17th President of the Pacific Coast League
- In office 1998–2020
- Preceded by: Bill Cutler
- Succeeded by: league disbanded

President of the American Association
- In office 1991–1997
- Preceded by: Randy Mobley
- Succeeded by: league disbanded

Personal details
- Born: Branch Barrett Rickey November 1, 1945 (age 80)
- Alma mater: Ohio Wesleyan University
- Awards: MiLB Warren Giles Award (1998, 2014)
- Employer: Pacific Coast League
- Website: MiLB Biography

= Branch Barrett Rickey =

American baseball executive

Branch Barrett Rickey (born November 1, 1945) is a baseball executive who served as the 17th and final President of the Pacific Coast League (PCL), a Triple-A baseball league competing in Minor League Baseball (MiLB). He previously served as the President of the American Association from 1991 to 1997 before the league disbanded in conjunction with the 1998 Major League Baseball expansion and Triple-A realignment.

==Early life and career==
Rickey is the grandson of Branch Rickey, who is best known for spearheading the movement within Major League Baseball to break the color barrier and for creating the framework for the modern minor league farm system.

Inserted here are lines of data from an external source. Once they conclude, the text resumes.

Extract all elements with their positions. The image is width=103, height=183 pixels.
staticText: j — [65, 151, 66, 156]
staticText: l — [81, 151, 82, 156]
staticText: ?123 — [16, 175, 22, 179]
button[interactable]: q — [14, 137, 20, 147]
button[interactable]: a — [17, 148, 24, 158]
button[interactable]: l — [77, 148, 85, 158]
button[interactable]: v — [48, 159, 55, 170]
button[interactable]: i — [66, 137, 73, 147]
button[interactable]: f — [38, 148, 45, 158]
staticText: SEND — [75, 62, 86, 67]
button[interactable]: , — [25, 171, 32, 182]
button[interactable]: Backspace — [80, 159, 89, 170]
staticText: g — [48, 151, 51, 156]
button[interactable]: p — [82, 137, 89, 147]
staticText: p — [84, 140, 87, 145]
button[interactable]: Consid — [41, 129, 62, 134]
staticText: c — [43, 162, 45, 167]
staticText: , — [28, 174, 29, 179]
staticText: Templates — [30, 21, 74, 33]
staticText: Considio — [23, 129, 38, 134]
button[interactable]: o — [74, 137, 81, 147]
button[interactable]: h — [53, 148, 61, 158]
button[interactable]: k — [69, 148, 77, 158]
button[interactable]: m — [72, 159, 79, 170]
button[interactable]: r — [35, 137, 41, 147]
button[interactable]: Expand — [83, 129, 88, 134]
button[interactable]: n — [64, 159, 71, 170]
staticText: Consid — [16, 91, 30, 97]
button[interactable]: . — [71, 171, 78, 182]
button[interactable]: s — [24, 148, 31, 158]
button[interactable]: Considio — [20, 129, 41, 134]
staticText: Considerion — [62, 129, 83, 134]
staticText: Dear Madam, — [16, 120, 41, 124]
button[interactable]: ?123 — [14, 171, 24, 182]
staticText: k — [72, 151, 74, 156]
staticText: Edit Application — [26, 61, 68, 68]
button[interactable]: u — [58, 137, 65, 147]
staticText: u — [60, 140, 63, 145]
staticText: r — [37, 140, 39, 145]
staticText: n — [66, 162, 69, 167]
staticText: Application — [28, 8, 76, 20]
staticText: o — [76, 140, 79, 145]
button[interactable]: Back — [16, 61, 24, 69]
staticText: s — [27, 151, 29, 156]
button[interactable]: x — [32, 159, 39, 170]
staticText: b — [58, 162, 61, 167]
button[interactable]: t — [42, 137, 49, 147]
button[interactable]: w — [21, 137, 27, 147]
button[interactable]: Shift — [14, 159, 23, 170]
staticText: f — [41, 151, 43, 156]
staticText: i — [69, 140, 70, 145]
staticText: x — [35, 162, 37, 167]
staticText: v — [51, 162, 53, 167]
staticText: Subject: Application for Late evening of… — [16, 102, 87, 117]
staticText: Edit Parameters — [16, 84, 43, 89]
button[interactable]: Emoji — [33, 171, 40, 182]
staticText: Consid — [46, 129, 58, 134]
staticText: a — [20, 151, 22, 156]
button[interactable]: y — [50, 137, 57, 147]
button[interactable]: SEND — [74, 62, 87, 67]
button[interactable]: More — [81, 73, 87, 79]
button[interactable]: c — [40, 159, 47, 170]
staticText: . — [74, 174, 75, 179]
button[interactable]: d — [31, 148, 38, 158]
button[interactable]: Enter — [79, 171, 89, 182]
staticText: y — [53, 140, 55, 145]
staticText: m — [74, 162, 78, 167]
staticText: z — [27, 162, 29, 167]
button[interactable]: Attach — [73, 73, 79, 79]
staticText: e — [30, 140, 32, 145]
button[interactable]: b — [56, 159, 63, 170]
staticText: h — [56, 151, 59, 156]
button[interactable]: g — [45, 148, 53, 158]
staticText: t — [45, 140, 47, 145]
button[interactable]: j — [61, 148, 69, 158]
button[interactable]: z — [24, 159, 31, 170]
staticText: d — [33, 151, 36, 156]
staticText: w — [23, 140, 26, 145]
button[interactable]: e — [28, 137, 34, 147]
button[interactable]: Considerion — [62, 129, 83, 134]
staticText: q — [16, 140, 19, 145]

His father, Branch Rickey Jr., served as farm system director for both the Brooklyn Dodgers and Pittsburgh Pirates.

Rickey competed in high school football, wrestling, and baseball. He attended Ohio Wesleyan University, where he majored in philosophy. Like his father and grandfather before him, he played soccer all four years and was co-captain in his senior year. He is a member of Delta Tau Delta fraternity. He graduated in 1967.

He entered the Peace Corps in 1969 where he was assigned to Venezuela. He later worked as a college campus recruiter in the Southern United States and subsequently as regional recruitment director in 1971.

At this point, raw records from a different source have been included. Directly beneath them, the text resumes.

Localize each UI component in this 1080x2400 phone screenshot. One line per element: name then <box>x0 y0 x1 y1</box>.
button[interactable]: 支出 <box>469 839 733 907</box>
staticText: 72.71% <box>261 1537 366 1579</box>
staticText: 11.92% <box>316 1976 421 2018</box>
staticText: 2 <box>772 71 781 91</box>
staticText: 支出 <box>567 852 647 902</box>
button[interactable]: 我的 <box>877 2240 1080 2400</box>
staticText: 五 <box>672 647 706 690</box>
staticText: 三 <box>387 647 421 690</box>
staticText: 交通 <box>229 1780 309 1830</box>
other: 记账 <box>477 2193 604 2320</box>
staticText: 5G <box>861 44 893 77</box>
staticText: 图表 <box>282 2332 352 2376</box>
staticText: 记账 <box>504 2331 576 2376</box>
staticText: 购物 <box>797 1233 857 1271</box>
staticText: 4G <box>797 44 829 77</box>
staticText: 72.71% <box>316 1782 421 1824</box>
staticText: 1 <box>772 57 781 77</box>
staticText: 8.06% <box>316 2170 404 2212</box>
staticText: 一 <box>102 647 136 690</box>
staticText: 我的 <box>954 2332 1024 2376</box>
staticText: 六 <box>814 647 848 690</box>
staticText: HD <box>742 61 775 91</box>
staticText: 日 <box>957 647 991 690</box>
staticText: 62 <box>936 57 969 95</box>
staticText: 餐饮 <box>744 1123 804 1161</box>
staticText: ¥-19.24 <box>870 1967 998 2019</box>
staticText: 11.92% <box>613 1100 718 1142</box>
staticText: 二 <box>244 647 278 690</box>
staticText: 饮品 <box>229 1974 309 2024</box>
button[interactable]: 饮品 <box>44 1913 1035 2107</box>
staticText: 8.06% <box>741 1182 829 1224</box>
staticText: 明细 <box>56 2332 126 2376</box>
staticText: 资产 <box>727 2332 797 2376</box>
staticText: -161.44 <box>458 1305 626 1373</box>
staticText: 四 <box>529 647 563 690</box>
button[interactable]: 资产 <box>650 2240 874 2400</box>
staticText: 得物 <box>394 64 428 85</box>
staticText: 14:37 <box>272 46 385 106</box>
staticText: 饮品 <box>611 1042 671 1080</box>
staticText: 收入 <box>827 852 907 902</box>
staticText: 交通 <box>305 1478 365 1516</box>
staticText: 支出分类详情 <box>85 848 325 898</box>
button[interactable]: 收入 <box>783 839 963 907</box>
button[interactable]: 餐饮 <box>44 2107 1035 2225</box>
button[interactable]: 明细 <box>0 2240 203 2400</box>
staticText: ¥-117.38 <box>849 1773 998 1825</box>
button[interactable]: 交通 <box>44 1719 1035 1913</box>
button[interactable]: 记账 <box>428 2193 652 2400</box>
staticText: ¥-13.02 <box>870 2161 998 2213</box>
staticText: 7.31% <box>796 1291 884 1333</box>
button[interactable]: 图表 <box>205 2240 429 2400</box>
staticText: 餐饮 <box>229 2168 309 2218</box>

Also in 1969, Rickey began to pursue freestyle and Greco-Roman wrestling officiating. He was certified to judge and referee at the Olympic level, which he did at the 1972 Summer Olympics in Munich.

==Professional baseball==
Rickey began his professional baseball career with the Pittsburgh Pirates organization in 1963 at age 17 when he became business manager of their Rookie League affiliate, the Kingsport Pirates of the Appalachian League, in Kingsport, Tennessee. He continued in this capacity during his summers through 1965. After college, he returned to professional baseball in 1972 as assistant director of the Kansas City Royals Baseball Academy in Sarasota, Florida. The Academy was a major league experiment to take teenage players with overall athletic skill and develop them into major league players. When the Academy was closed by the Royals in 1974, Rickey rejoined the Pirates. Rickey continued in Major League Baseball for over twenty years with Pittsburgh and the Cincinnati Reds as a scout, assistant scouting director during the 1970s, and director of player development in the 1980s.

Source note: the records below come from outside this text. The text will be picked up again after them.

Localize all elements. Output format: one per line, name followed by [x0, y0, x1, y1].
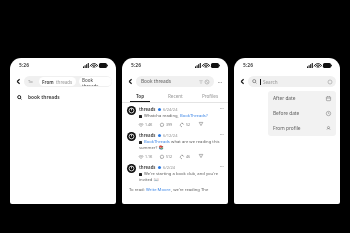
button[interactable]: Before date: [268, 106, 336, 121]
button[interactable]: 512: [160, 154, 173, 159]
staticText: summer? 📚: [139, 145, 164, 151]
button[interactable]: book threads: [10, 92, 116, 103]
staticText: 512: [166, 154, 173, 159]
staticText: To:: [28, 79, 34, 84]
staticText: To read:: [129, 187, 146, 193]
staticText: what are we reading this: [170, 139, 220, 145]
staticText: 5:26: [243, 62, 253, 69]
staticText: 6/12/24: [163, 133, 178, 138]
button[interactable]: After date: [268, 91, 336, 106]
staticText: Before date: [273, 110, 300, 117]
staticText: Book threads: [82, 77, 109, 86]
staticText: From profile: [273, 125, 301, 132]
button[interactable]: threads: [122, 103, 228, 129]
button[interactable]: threads: [122, 129, 228, 161]
staticText: invited 📖: [139, 177, 159, 183]
staticText: 6/24/24: [163, 107, 178, 112]
staticText: Whatcha reading,: [144, 113, 180, 119]
staticText: From: [42, 79, 54, 85]
staticText: •••: [218, 80, 222, 85]
staticText: •••: [220, 165, 224, 169]
button[interactable]: More: [216, 78, 224, 86]
button[interactable]: Share: [198, 121, 204, 127]
staticText: 399: [166, 122, 173, 127]
button[interactable]: To:: [24, 76, 112, 87]
staticText: threads: [139, 164, 156, 170]
button[interactable]: Book threads: [141, 76, 209, 87]
staticText: 1.4K: [145, 122, 153, 127]
button[interactable]: Recent: [158, 90, 193, 102]
staticText: 1.1K: [145, 154, 153, 159]
staticText: We're starting a book club, and you're: [144, 171, 219, 177]
button[interactable]: 52: [180, 122, 191, 127]
staticText: Book threads: [141, 78, 171, 85]
staticText: Profiles: [202, 93, 219, 99]
staticText: BookThreads?: [180, 113, 208, 119]
staticText: 6/2/24: [163, 165, 176, 170]
button[interactable]: Search: [252, 76, 332, 87]
staticText: Search: [263, 79, 278, 85]
button[interactable]: Back: [14, 77, 23, 86]
staticText: 5:26: [131, 62, 141, 69]
staticText: threads: [139, 132, 156, 138]
button[interactable]: Share: [198, 153, 204, 159]
button[interactable]: threads: [122, 161, 228, 185]
button[interactable]: 399: [160, 122, 173, 127]
staticText: threads: [139, 106, 156, 112]
staticText: 5:26: [19, 62, 29, 69]
staticText: book threads: [28, 94, 60, 101]
button[interactable]: Profiles: [193, 90, 228, 102]
button[interactable]: 1.1K: [139, 154, 153, 159]
button[interactable]: Top: [122, 90, 158, 102]
staticText: 46: [186, 154, 191, 159]
staticText: After date: [273, 95, 296, 102]
staticText: BookThreads: [144, 139, 170, 145]
button[interactable]: Back: [238, 77, 247, 86]
staticText: •••: [220, 133, 224, 137]
staticText: Recent: [168, 93, 183, 99]
button[interactable]: 1.4K: [139, 122, 153, 127]
button[interactable]: From profile: [268, 121, 336, 136]
staticText: •••: [220, 107, 224, 111]
staticText: 52: [186, 122, 191, 127]
staticText: threads: [56, 79, 73, 85]
staticText: Top: [136, 93, 145, 99]
button[interactable]: 46: [180, 154, 191, 159]
button[interactable]: Back: [126, 77, 135, 86]
staticText: Write Moore: [146, 187, 171, 193]
staticText: , we're reading The: [171, 187, 209, 193]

In 1991, he succeeded Randy Mobley as president of the Triple-A American Association. He remained in this role until after the 1997 season when the league dissolved in conjunction with the 1998 Major League Baseball expansion and Triple-A realignment. Up to this point, three Triple-A leagues had operated in the United States: the American Association, International League, and Pacific Coast League. The directors of each league voted to disband the American Association and disperse its teams among the other two.

Rickey was elected President of the Pacific Coast League in 1998, replaced the retiring Bill Cutler, who served as PCL president from 1979 to 1997. That same year, he was selected as the recipient of MiLB's Warren Giles Award, which honors outstanding service as a league president. He was again honored with the Giles Award in 2014.